Architecture Decisions

Why React Native?

Cross-platform was essential. I wanted to ship to both iOS and Android without maintaining two codebases. React Native with Expo provided the fastest path to both app stores while keeping the development experience pleasant.

Offline-First & Privacy

Every piece of data stays on your device. No accounts, no servers, no analytics tracking what decisions you’re making. This was a deliberate choice:

  1. Privacy: Your decision-making data is deeply personal
  2. Reliability: The app works without internet
  3. Simplicity: No backend to maintain means the app can exist indefinitely

Redux Persist handles state management, automatically syncing to AsyncStorage. The entire app runs locally.

The Math Stack

For the Gaussian Process implementation, I needed serious linear algebra. The mathjs library handles matrix operations, LU decomposition, and solving linear systems. For simpler statistics, simple-statistics covers mean, median, and standard deviation calculations.

Lessons Learned

1. Academic rigor doesn’t mean bad UX. The algorithms are real and mathematically correct, but the interface hides the complexity. Users don’t need to understand Gaussian kernels to optimize their recipes.

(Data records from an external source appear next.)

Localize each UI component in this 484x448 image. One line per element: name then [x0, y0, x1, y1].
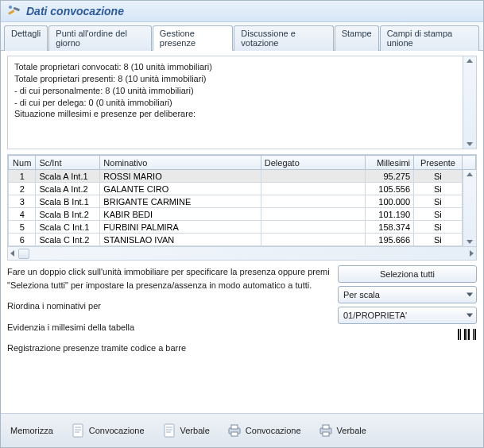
cell-presente: Si: [414, 195, 463, 208]
verbale-print-label: Verbale: [337, 426, 366, 435]
table-row[interactable]: 5Scala C Int.1FURBINI PALMIRA158.374Si: [9, 221, 476, 234]
tabstrip: Dettagli Punti all'ordine del giorno Ges…: [1, 22, 483, 51]
col-header-num[interactable]: Num: [9, 156, 36, 170]
cell-nominativo: BRIGANTE CARMINE: [100, 195, 261, 208]
cell-num: 2: [9, 183, 36, 195]
convocazione-print-label: Convocazione: [246, 426, 301, 435]
cell-millesimi: 95.275: [366, 170, 414, 183]
col-header-nominativo[interactable]: Nominativo: [100, 156, 261, 170]
svg-rect-13: [231, 432, 238, 436]
cell-num: 3: [9, 195, 36, 208]
svg-rect-7: [165, 424, 174, 437]
cell-presente: Si: [414, 208, 463, 221]
col-header-millesimi[interactable]: Millesimi: [366, 156, 414, 170]
barcode-icon[interactable]: [458, 329, 477, 340]
presence-grid: Num Sc/Int Nominativo Delegato Millesimi…: [7, 154, 477, 261]
cell-delegato: [261, 170, 366, 183]
cell-millesimi: 195.666: [366, 234, 414, 246]
chevron-down-icon: [467, 314, 473, 318]
hint-barcode: Registrazione presenze tramite codice a …: [7, 342, 330, 355]
table-header-row: Num Sc/Int Nominativo Delegato Millesimi…: [9, 156, 476, 170]
verbale-print-button[interactable]: Verbale: [319, 423, 366, 438]
select-all-label: Seleziona tutti: [380, 269, 435, 279]
printer-icon: [319, 423, 333, 438]
cell-millesimi: 105.556: [366, 183, 414, 195]
tab-content: Totale proprietari convocati: 8 (10 unit…: [1, 51, 483, 413]
table-row[interactable]: 6Scala C Int.2STANISLAO IVAN195.666Si: [9, 234, 476, 246]
window: Dati convocazione Dettagli Punti all'ord…: [1, 1, 483, 447]
scroll-down-icon[interactable]: [467, 240, 473, 244]
tab-dettagli[interactable]: Dettagli: [4, 25, 48, 51]
convocazione-print-button[interactable]: Convocazione: [227, 423, 301, 438]
cell-delegato: [261, 195, 366, 208]
cell-scint: Scala A Int.2: [36, 183, 100, 195]
cell-delegato: [261, 234, 366, 246]
svg-point-2: [9, 6, 12, 9]
summary-line: Situazione millesimi e presenze per deli…: [14, 108, 456, 120]
chevron-down-icon: [467, 293, 473, 297]
hint-doubleclick: Fare un doppio click sull'unità immobili…: [7, 265, 330, 292]
cell-presente: Si: [414, 183, 463, 195]
convocazione-doc-label: Convocazione: [89, 426, 145, 435]
cell-num: 5: [9, 221, 36, 234]
cell-nominativo: FURBINI PALMIRA: [100, 221, 261, 234]
grid-vertical-scrollbar[interactable]: [463, 170, 476, 246]
summary-scrollbar[interactable]: [463, 56, 476, 149]
convocazione-doc-button[interactable]: Convocazione: [71, 423, 145, 438]
tools-icon: [7, 4, 21, 18]
table-row[interactable]: 2Scala A Int.2GALANTE CIRO105.556Si: [9, 183, 476, 195]
cell-millesimi: 158.374: [366, 221, 414, 234]
tab-punti-odg[interactable]: Punti all'ordine del giorno: [48, 25, 151, 51]
cell-millesimi: 100.000: [366, 195, 414, 208]
table-row[interactable]: 4Scala B Int.2KABIR BEDI101.190Si: [9, 208, 476, 221]
printer-icon: [227, 423, 242, 438]
summary-line: - di cui personalmente: 8 (10 unità immo…: [14, 85, 456, 97]
cell-scint: Scala B Int.1: [36, 195, 100, 208]
controls-column: Seleziona tutti Per scala 01/PROPRIETA': [338, 265, 477, 355]
tab-stampe[interactable]: Stampe: [335, 25, 379, 51]
tab-gestione-presenze[interactable]: Gestione presenze: [153, 25, 234, 51]
memorizza-label: Memorizza: [10, 426, 53, 435]
summary-line: Totale proprietari convocati: 8 (10 unit…: [14, 61, 456, 73]
svg-rect-15: [323, 425, 329, 429]
verbale-doc-button[interactable]: Verbale: [162, 423, 210, 438]
tab-discussione-votazione[interactable]: Discussione e votazione: [234, 25, 333, 51]
scroll-down-icon[interactable]: [467, 142, 473, 146]
scroll-up-icon[interactable]: [467, 172, 473, 176]
col-header-scint[interactable]: Sc/Int: [36, 156, 100, 170]
titlebar: Dati convocazione: [1, 1, 483, 22]
svg-rect-16: [323, 432, 329, 436]
col-header-delegato[interactable]: Delegato: [261, 156, 366, 170]
cell-scint: Scala C Int.1: [36, 221, 100, 234]
cell-nominativo: STANISLAO IVAN: [100, 234, 261, 246]
scroll-left-icon[interactable]: [10, 250, 14, 257]
grid-horizontal-scrollbar[interactable]: [8, 246, 476, 260]
cell-presente: Si: [414, 234, 463, 246]
col-header-scroll: [462, 156, 475, 170]
scroll-up-icon[interactable]: [467, 59, 473, 63]
sort-by-combo[interactable]: Per scala: [338, 286, 477, 303]
scroll-right-icon[interactable]: [470, 250, 474, 257]
scroll-thumb[interactable]: [18, 249, 29, 259]
cell-millesimi: 101.190: [366, 208, 414, 221]
table-row[interactable]: 3Scala B Int.1BRIGANTE CARMINE100.000Si: [9, 195, 476, 208]
cell-nominativo: ROSSI MARIO: [100, 170, 261, 183]
cell-num: 4: [9, 208, 36, 221]
col-header-presente[interactable]: Presente: [414, 156, 463, 170]
cell-presente: Si: [414, 221, 463, 234]
millesimi-table-combo[interactable]: 01/PROPRIETA': [338, 307, 477, 324]
summary-line: - di cui per delega: 0 (0 unità immobili…: [14, 97, 456, 109]
svg-rect-0: [8, 10, 14, 15]
document-icon: [162, 423, 176, 438]
cell-nominativo: GALANTE CIRO: [100, 183, 261, 195]
memorizza-button[interactable]: Memorizza: [10, 426, 53, 435]
table-row[interactable]: 1Scala A Int.1ROSSI MARIO95.275Si: [9, 170, 476, 183]
cell-num: 1: [9, 170, 36, 183]
barcode-row: [338, 329, 477, 340]
tab-campi-stampa-unione[interactable]: Campi di stampa unione: [380, 25, 479, 51]
select-all-button[interactable]: Seleziona tutti: [338, 265, 477, 283]
lower-panel: Fare un doppio click sull'unità immobili…: [7, 265, 477, 355]
summary-textarea[interactable]: Totale proprietari convocati: 8 (10 unit…: [7, 56, 477, 149]
hint-highlight: Evidenzia i millesimi della tabella: [7, 321, 330, 334]
cell-scint: Scala B Int.2: [36, 208, 100, 221]
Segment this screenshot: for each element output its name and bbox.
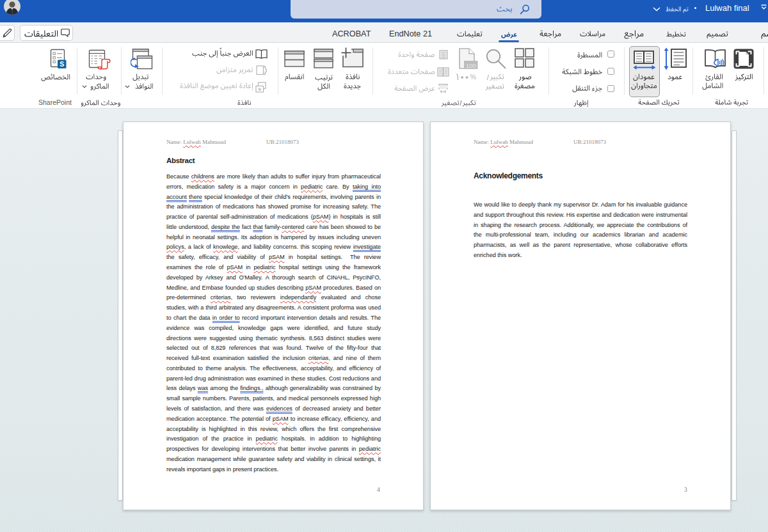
svg-text:100: 100	[466, 62, 476, 69]
svg-text:S: S	[60, 60, 64, 68]
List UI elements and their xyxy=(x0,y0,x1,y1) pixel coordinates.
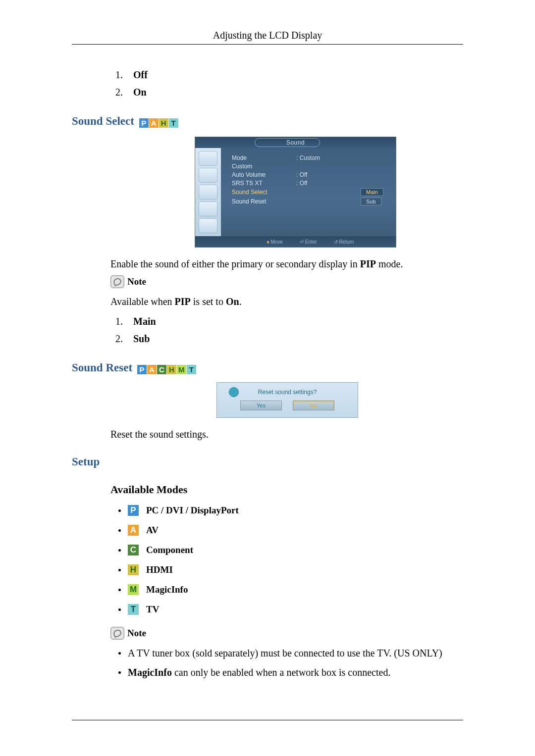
osd-row: Mode: Custom xyxy=(232,154,388,161)
heading-text: Sound Select xyxy=(72,115,134,127)
osd-footer-move: ♦ Move xyxy=(267,239,283,245)
mode-h-icon: H xyxy=(128,564,139,575)
bullet-icon xyxy=(118,509,121,512)
sound-reset-desc: Reset the sound settings. xyxy=(110,428,463,441)
mode-label: MagicInfo xyxy=(146,584,188,595)
text: mode. xyxy=(376,258,403,269)
info-icon xyxy=(229,387,239,397)
note-item: A TV tuner box (sold separately) must be… xyxy=(118,648,463,659)
list-item: Main xyxy=(125,316,463,327)
dialog-yes-button: Yes xyxy=(240,401,282,410)
bullet-icon xyxy=(118,608,121,611)
bullet-icon xyxy=(118,652,121,655)
mode-a-icon: A xyxy=(149,118,159,128)
text: Enable the sound of either the primary o… xyxy=(110,258,360,269)
heading-sound-reset: Sound Reset PACHMT xyxy=(72,361,463,374)
sound-select-options: Main Sub xyxy=(125,316,463,345)
osd-value: : Custom xyxy=(296,154,320,161)
mode-m-icon: M xyxy=(177,365,186,374)
heading-sound-select: Sound Select PAHT xyxy=(72,115,463,128)
mode-label: AV xyxy=(146,525,159,536)
mode-item-tv: TTV xyxy=(118,604,463,615)
mode-p-icon: P xyxy=(128,505,139,516)
page-header: Adjusting the LCD Display xyxy=(72,30,463,45)
osd-key: Auto Volume xyxy=(232,171,296,178)
osd-key: SRS TS XT xyxy=(232,180,296,187)
text-bold: On xyxy=(226,296,239,307)
osd-row: Custom xyxy=(232,163,388,170)
mode-label: HDMI xyxy=(146,564,173,575)
bullet-icon xyxy=(118,549,121,552)
osd-footer-move-text: Move xyxy=(270,239,282,245)
osd-nav-icon xyxy=(199,168,217,183)
osd-footer-return-text: Return xyxy=(339,239,354,245)
mode-label: Component xyxy=(146,545,193,555)
option-main: Main xyxy=(133,316,156,327)
osd-key: Sound Select xyxy=(232,189,296,196)
mode-t-icon: T xyxy=(128,604,139,615)
onoff-list: Off On xyxy=(125,69,463,98)
mode-label: PC / DVI / DisplayPort xyxy=(146,505,239,516)
list-item: Off xyxy=(125,69,463,81)
mode-h-icon: H xyxy=(167,365,176,374)
note-icon xyxy=(110,275,124,288)
osd-nav-icon xyxy=(199,218,217,233)
mode-t-icon: T xyxy=(187,365,196,374)
mode-item-pc: PPC / DVI / DisplayPort xyxy=(118,505,463,516)
mode-item-magicinfo: MMagicInfo xyxy=(118,584,463,595)
osd-row: Auto Volume: Off xyxy=(232,171,388,178)
bullet-icon xyxy=(118,569,121,571)
heading-text: Sound Reset xyxy=(72,361,132,374)
available-modes-list: PPC / DVI / DisplayPort AAV CComponent H… xyxy=(118,505,463,615)
osd-row: Sound Reset Sub xyxy=(232,198,388,205)
mode-item-hdmi: HHDMI xyxy=(118,564,463,575)
osd-key: Sound Reset xyxy=(232,198,296,205)
note-item: MagicInfo can only be enabled when a net… xyxy=(118,667,463,678)
text: is set to xyxy=(191,296,226,307)
onoff-off: Off xyxy=(133,69,148,80)
mode-item-component: CComponent xyxy=(118,545,463,555)
bullet-icon xyxy=(118,671,121,674)
osd-key: Custom xyxy=(232,163,296,170)
note: Note xyxy=(110,627,463,640)
note-text: MagicInfo can only be enabled when a net… xyxy=(128,667,390,678)
osd-value: : Off xyxy=(296,171,307,178)
note-label: Note xyxy=(127,276,146,287)
osd-sidenav xyxy=(195,148,221,236)
note: Note xyxy=(110,275,463,288)
onoff-on: On xyxy=(133,87,147,98)
bullet-icon xyxy=(118,589,121,591)
mode-c-icon: C xyxy=(157,365,166,374)
osd-suboption-sub: Sub xyxy=(361,198,381,205)
note-text: A TV tuner box (sold separately) must be… xyxy=(128,648,442,659)
bullet-icon xyxy=(118,529,121,532)
osd-key: Mode xyxy=(232,154,296,161)
osd-row: SRS TS XT: Off xyxy=(232,180,388,187)
mode-t-icon: T xyxy=(169,118,178,128)
osd-nav-icon xyxy=(199,185,217,200)
text: Available when xyxy=(110,296,175,307)
option-sub: Sub xyxy=(133,333,150,344)
osd-title-text: Sound xyxy=(286,139,305,146)
osd-footer: ♦ Move ⏎ Enter ↺ Return xyxy=(195,236,396,247)
text: can only be enabled when a network box i… xyxy=(172,667,391,678)
text-bold: PIP xyxy=(360,258,376,269)
mode-item-av: AAV xyxy=(118,525,463,536)
mode-a-icon: A xyxy=(147,365,157,374)
dialog-no-button: No xyxy=(293,401,334,410)
mode-h-icon: H xyxy=(159,118,168,128)
mode-a-icon: A xyxy=(128,525,139,536)
osd-value: : Off xyxy=(296,180,307,187)
osd-suboption-main: Main xyxy=(361,188,383,196)
osd-footer-enter-text: Enter xyxy=(305,239,317,245)
osd-footer-enter: ⏎ Enter xyxy=(300,239,317,245)
osd-nav-icon xyxy=(199,151,217,166)
text-bold: MagicInfo xyxy=(128,667,172,678)
osd-footer-return: ↺ Return xyxy=(334,239,354,245)
osd-nav-icon xyxy=(199,202,217,216)
note-icon xyxy=(110,627,124,640)
text-bold: PIP xyxy=(175,296,191,307)
mode-label: TV xyxy=(146,604,159,615)
list-item: Sub xyxy=(125,333,463,345)
osd-reset-dialog: Reset sound settings? Yes No xyxy=(216,382,358,418)
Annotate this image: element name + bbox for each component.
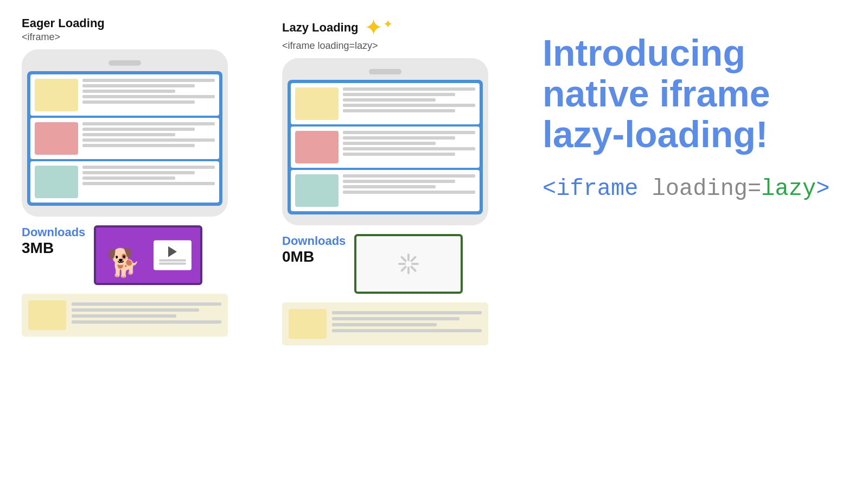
dog-icon: 🐕 bbox=[107, 247, 141, 279]
eager-phone bbox=[22, 49, 228, 217]
eager-below-item bbox=[22, 294, 228, 337]
lazy-phone bbox=[282, 58, 488, 225]
eager-downloads-row: Downloads 3MB 🐕 bbox=[22, 225, 202, 285]
lazy-screen bbox=[288, 80, 483, 214]
eager-subtitle: <iframe> bbox=[22, 31, 105, 43]
eager-title: Eager Loading bbox=[22, 16, 105, 30]
lazy-phone-notch bbox=[369, 69, 401, 74]
eager-downloads-label: Downloads bbox=[22, 225, 85, 239]
svg-line-7 bbox=[402, 267, 406, 271]
video-preview bbox=[154, 241, 192, 270]
below-fold-img bbox=[28, 300, 66, 330]
lazy-downloads-label: Downloads bbox=[282, 234, 346, 248]
eager-below-fold bbox=[22, 294, 228, 337]
svg-line-5 bbox=[412, 267, 416, 271]
eager-screen bbox=[27, 71, 222, 206]
intro-heading-line2: native iframe bbox=[542, 73, 770, 114]
eager-section-1 bbox=[30, 74, 219, 116]
loading-spinner-icon bbox=[395, 250, 422, 277]
intro-content: Introducing native iframe lazy-loading! … bbox=[542, 33, 846, 202]
lazy-img-2 bbox=[295, 131, 339, 163]
lazy-below-fold bbox=[282, 302, 488, 345]
eager-content-3 bbox=[82, 166, 215, 185]
svg-line-4 bbox=[402, 257, 406, 261]
play-icon bbox=[168, 246, 177, 257]
lazy-content-1 bbox=[343, 87, 475, 112]
eager-downloads-amount: 3MB bbox=[22, 239, 85, 257]
eager-img-3 bbox=[35, 166, 78, 198]
code-lazy-kw: lazy bbox=[761, 176, 816, 202]
intro-heading: Introducing native iframe lazy-loading! bbox=[542, 33, 846, 154]
lazy-content-3 bbox=[343, 174, 475, 194]
lazy-content-2 bbox=[343, 131, 475, 156]
lazy-section-1 bbox=[291, 83, 480, 124]
sparkle-big-icon: ✦ bbox=[364, 15, 383, 40]
eager-iframe-preview: 🐕 bbox=[94, 225, 202, 285]
intro-heading-line3: lazy-loading! bbox=[542, 113, 768, 155]
phone-notch bbox=[108, 60, 141, 66]
eager-downloads-info: Downloads 3MB bbox=[22, 225, 85, 257]
lazy-below-item bbox=[282, 302, 488, 345]
eager-section-3 bbox=[30, 161, 219, 203]
lazy-downloads-amount: 0MB bbox=[282, 248, 346, 266]
code-equals: = bbox=[748, 176, 761, 202]
code-close-bracket: > bbox=[816, 176, 829, 202]
main-container: Eager Loading <iframe> bbox=[0, 0, 868, 499]
sparkle-small-icon: ✦ bbox=[383, 17, 393, 31]
sparkle-decoration: ✦✦ bbox=[364, 16, 393, 39]
lazy-subtitle: <iframe loading=lazy> bbox=[282, 40, 393, 52]
lazy-section-2 bbox=[291, 127, 480, 168]
lazy-section-3 bbox=[291, 170, 480, 211]
lazy-label-row: Lazy Loading ✦✦ <iframe loading=lazy> bbox=[282, 16, 393, 52]
eager-loading-section: Eager Loading <iframe> bbox=[22, 16, 250, 337]
lazy-downloads-row: Downloads 0MB bbox=[282, 234, 463, 294]
intro-section: Introducing native iframe lazy-loading! … bbox=[542, 16, 846, 202]
lazy-img-3 bbox=[295, 174, 339, 207]
code-loading-kw: loading bbox=[652, 176, 748, 202]
lazy-below-fold-img bbox=[289, 309, 327, 339]
lazy-img-1 bbox=[295, 87, 339, 120]
lazy-loading-section: Lazy Loading ✦✦ <iframe loading=lazy> bbox=[282, 16, 510, 345]
eager-img-2 bbox=[35, 122, 78, 155]
lazy-downloads-info: Downloads 0MB bbox=[282, 234, 346, 266]
code-iframe-bracket: <iframe bbox=[542, 176, 652, 202]
eager-content-2 bbox=[82, 122, 215, 147]
lazy-iframe-placeholder bbox=[354, 234, 463, 294]
svg-line-6 bbox=[412, 257, 416, 261]
lazy-title: Lazy Loading bbox=[282, 21, 359, 35]
eager-section-2 bbox=[30, 118, 219, 159]
intro-heading-line1: Introducing bbox=[542, 32, 745, 73]
intro-code-line: <iframe loading=lazy> bbox=[542, 176, 846, 202]
eager-label-row: Eager Loading <iframe> bbox=[22, 16, 105, 43]
eager-content-1 bbox=[82, 79, 215, 104]
eager-img-1 bbox=[35, 79, 78, 111]
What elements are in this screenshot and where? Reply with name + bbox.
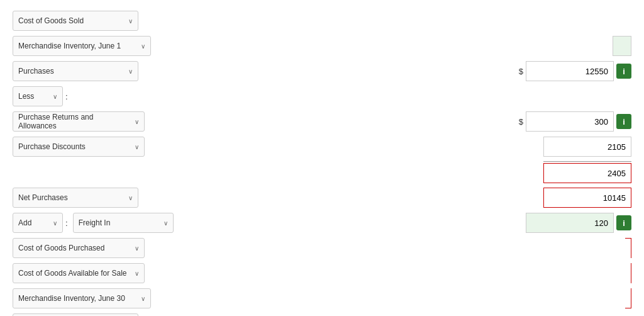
merchandise-june30-label: Merchandise Inventory, June 30 <box>18 294 125 303</box>
chevron-down-icon10: ∨ <box>135 245 139 252</box>
freight-in-info-button[interactable]: i <box>616 215 631 230</box>
net-purchases-input[interactable] <box>543 188 631 208</box>
cost-of-goods-purchased-row: Cost of Goods Purchased ∨ <box>13 237 631 259</box>
less-dropdown[interactable]: Less ∨ <box>13 86 63 106</box>
purchase-returns-info-button[interactable]: i <box>616 114 631 129</box>
merchandise-june30-dropdown[interactable]: Merchandise Inventory, June 30 ∨ <box>13 288 151 308</box>
merchandise-june30-row: Merchandise Inventory, June 30 ∨ <box>13 288 631 309</box>
purchase-discounts-row: Purchase Discounts ∨ <box>13 136 631 157</box>
purchases-row: Purchases ∨ $ i <box>13 60 631 82</box>
colon1-label: : <box>65 92 68 101</box>
purchases-input[interactable] <box>526 61 614 81</box>
cost-of-goods-purchased-dropdown[interactable]: Cost of Goods Purchased ∨ <box>13 238 145 258</box>
info-icon2: i <box>623 117 625 127</box>
less-row: Less ∨ : <box>13 86 631 107</box>
purchase-returns-dropdown[interactable]: Purchase Returns and Allowances ∨ <box>13 111 145 132</box>
add-label: Add <box>18 218 31 227</box>
cost-of-goods-sold-row: Cost of Goods Sold ∨ <box>13 10 631 31</box>
freight-in-dropdown[interactable]: Freight In ∨ <box>73 213 174 233</box>
chevron-down-icon: ∨ <box>128 18 133 25</box>
chevron-down-icon4: ∨ <box>53 93 57 100</box>
purchase-returns-input[interactable] <box>526 111 614 132</box>
merchandise-june1-dropdown[interactable]: Merchandise Inventory, June 1 ∨ <box>13 36 151 56</box>
merchandise-june1-input[interactable] <box>613 36 631 56</box>
purchase-discounts-input[interactable] <box>543 137 631 157</box>
cost-of-goods-purchased-label: Cost of Goods Purchased <box>18 244 104 252</box>
chevron-down-icon11: ∨ <box>135 270 139 277</box>
net-purchases-dropdown[interactable]: Net Purchases ∨ <box>13 188 138 208</box>
cost-of-goods-sold-dropdown[interactable]: Cost of Goods Sold ∨ <box>13 11 138 31</box>
net-purchases-label: Net Purchases <box>18 193 68 202</box>
cost-of-goods-available-label: Cost of Goods Available for Sale <box>18 269 127 278</box>
purchase-returns-dollar: $ <box>519 117 523 127</box>
chevron-down-icon8: ∨ <box>53 220 57 227</box>
total-deductions-input[interactable] <box>543 163 631 183</box>
merchandise-june1-row: Merchandise Inventory, June 1 ∨ <box>13 35 631 57</box>
cost-of-goods-available-row: Cost of Goods Available for Sale ∨ <box>13 262 631 284</box>
total-deductions-row <box>13 161 631 183</box>
cost-of-goods-sold2-row: Cost of Goods Sold ∨ <box>13 313 631 316</box>
chevron-down-icon9: ∨ <box>164 220 168 227</box>
chevron-down-icon6: ∨ <box>135 144 139 150</box>
cost-of-goods-sold-label: Cost of Goods Sold <box>18 16 84 25</box>
purchases-dollar: $ <box>519 67 523 76</box>
chevron-down-icon12: ∨ <box>141 295 145 302</box>
freight-in-row: Add ∨ : Freight In ∨ i <box>13 212 631 234</box>
net-purchases-row: Net Purchases ∨ <box>13 187 631 208</box>
chevron-down-icon7: ∨ <box>128 195 133 201</box>
merchandise-june1-label: Merchandise Inventory, June 1 <box>18 42 121 50</box>
purchases-label: Purchases <box>18 67 54 76</box>
purchases-info-button[interactable]: i <box>616 64 631 79</box>
chevron-down-icon3: ∨ <box>128 68 133 75</box>
cost-of-goods-sold2-dropdown[interactable]: Cost of Goods Sold ∨ <box>13 313 138 316</box>
freight-in-input[interactable] <box>526 213 614 233</box>
purchase-returns-label: Purchase Returns and Allowances <box>18 113 130 130</box>
chevron-down-icon2: ∨ <box>141 43 145 50</box>
less-label: Less <box>18 92 34 101</box>
purchase-discounts-label: Purchase Discounts <box>18 142 86 151</box>
add-dropdown[interactable]: Add ∨ <box>13 213 63 233</box>
info-icon: i <box>623 67 625 76</box>
colon2-label: : <box>65 218 68 228</box>
purchases-dropdown[interactable]: Purchases ∨ <box>13 61 138 81</box>
purchase-discounts-dropdown[interactable]: Purchase Discounts ∨ <box>13 137 145 157</box>
freight-in-label: Freight In <box>79 218 111 227</box>
purchase-returns-row: Purchase Returns and Allowances ∨ $ i <box>13 111 631 132</box>
main-container: Cost of Goods Sold ∨ Merchandise Invento… <box>0 0 644 316</box>
info-icon3: i <box>623 218 625 228</box>
cost-of-goods-available-dropdown[interactable]: Cost of Goods Available for Sale ∨ <box>13 263 145 283</box>
chevron-down-icon5: ∨ <box>135 118 139 125</box>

2. Side projects benefit from constraints. No backend meant no DevOps, no server costs, and forced me to think carefully about what’s truly necessary.

3. The 37% rule applies to building apps too. I explored many feature ideas before committing. The first six features that made the cut aren’t necessarily the first six I thought of.


entscheid.io is free, has no ads, and is available on Google Play and the App Store. The algorithms that academics developed over decades are now a tap away.

Sometimes the best decision is to let math decide.